There is a common scripture that appears at this time of the year, remember it is still Christmas.
Titus 2:11-14 NIV
For the grace of God has appeared that offers salvation to all people. It teaches us to say “No” to ungodliness and worldly passions, and to live self-controlled, upright and godly lives in this present age, while we wait for the blessed hope—the appearing of the glory of our great God and Savior, Jesus Christ, who gave himself for us to redeem us from all wickedness and to purify for himself a people that are his very own, eager to do what is good.
Scholars say that “teaches” is the start of a purpose clause. Luther got it. Some modern translations don’t.

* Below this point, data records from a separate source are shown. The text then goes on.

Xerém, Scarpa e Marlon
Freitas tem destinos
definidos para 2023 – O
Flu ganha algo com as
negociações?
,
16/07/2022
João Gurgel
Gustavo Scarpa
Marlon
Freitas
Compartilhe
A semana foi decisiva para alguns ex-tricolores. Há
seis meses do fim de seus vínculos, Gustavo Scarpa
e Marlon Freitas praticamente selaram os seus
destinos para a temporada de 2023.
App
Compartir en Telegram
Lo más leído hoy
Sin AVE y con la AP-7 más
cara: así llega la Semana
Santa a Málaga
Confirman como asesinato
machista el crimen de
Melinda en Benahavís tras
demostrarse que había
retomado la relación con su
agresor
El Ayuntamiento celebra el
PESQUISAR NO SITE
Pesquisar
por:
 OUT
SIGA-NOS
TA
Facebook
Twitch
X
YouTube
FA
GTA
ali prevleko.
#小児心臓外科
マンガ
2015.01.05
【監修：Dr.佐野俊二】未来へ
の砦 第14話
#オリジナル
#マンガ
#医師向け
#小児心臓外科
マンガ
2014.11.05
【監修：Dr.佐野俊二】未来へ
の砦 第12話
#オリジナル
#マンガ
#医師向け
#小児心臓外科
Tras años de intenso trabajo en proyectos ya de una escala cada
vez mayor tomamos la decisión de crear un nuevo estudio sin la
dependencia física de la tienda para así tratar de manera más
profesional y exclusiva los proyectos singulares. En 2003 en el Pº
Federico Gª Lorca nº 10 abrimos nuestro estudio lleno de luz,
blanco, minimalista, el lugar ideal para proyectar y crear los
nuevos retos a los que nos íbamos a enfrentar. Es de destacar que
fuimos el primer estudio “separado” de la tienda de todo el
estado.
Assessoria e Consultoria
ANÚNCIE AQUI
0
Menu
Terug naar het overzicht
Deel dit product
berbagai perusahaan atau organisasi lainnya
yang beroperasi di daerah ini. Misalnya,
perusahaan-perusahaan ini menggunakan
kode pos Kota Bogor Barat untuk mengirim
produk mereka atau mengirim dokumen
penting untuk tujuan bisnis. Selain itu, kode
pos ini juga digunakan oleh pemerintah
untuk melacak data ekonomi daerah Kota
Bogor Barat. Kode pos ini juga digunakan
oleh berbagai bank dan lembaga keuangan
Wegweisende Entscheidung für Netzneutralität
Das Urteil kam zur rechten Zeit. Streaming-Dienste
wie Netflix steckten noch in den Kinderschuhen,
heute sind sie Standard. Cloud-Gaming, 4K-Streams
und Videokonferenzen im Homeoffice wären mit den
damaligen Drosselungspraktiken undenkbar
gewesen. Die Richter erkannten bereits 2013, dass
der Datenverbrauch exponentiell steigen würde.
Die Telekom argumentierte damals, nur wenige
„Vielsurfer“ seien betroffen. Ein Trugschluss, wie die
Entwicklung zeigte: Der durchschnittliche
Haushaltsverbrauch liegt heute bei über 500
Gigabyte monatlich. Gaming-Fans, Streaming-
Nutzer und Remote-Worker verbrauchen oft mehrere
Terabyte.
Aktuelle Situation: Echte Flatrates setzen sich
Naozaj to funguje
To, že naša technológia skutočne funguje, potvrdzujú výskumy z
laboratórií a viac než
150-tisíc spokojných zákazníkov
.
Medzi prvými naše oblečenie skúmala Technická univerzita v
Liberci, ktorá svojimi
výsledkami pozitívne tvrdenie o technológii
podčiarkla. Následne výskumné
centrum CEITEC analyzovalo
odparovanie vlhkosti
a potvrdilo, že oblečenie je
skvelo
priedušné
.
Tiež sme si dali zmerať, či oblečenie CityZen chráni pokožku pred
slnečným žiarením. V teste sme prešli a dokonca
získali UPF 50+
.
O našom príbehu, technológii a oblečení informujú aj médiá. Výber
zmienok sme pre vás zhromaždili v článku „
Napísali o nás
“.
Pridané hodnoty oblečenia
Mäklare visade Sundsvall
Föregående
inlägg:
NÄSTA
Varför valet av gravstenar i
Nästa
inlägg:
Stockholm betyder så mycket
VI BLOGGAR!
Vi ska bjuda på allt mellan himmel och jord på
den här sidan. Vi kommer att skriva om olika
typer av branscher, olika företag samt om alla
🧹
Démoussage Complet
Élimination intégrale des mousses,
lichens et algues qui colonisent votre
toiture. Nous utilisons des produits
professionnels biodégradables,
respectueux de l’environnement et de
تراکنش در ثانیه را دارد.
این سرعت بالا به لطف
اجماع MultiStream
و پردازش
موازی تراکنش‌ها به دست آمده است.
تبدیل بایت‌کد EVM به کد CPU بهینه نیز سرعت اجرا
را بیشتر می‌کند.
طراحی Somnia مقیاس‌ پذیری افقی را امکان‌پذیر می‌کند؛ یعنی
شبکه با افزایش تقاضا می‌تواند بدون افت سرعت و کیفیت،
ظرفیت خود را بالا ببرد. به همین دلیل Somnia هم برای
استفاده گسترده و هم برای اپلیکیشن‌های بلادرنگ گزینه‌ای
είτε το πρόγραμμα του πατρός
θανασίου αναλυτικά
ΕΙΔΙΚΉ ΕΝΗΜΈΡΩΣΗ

The grace of God, saving all men, has appeared, teaching us; its purpose is that, denying, etc.” That purpose clause allows us to see God’s plan is not simply to produce a paper transaction on a heavenly ledger, but to achieve reactions and changes in human lives here and now. As one scholar has said, “He is a Fruitgrower and His purpose is to raise crops (John 15); He is a Salvager of bad instruments and His purpose is that these instruments do the job for which He originally designed them (Eph.2:1O). The purpose clause in v.14 allows us to peer deep into the heart of Christ and see that when He died for us on the Cross, it was His purpose to redeem us and to fit us out for good works. Hence the preacher preaches the Word with that purpose (d. 2 Tim. 3: 17 ); Christians go to their Baptism with that purpose.” *The good works we do are still God’s handiwork for us to walk in. They don’t earn us salvation they are the purpose for which we are saved.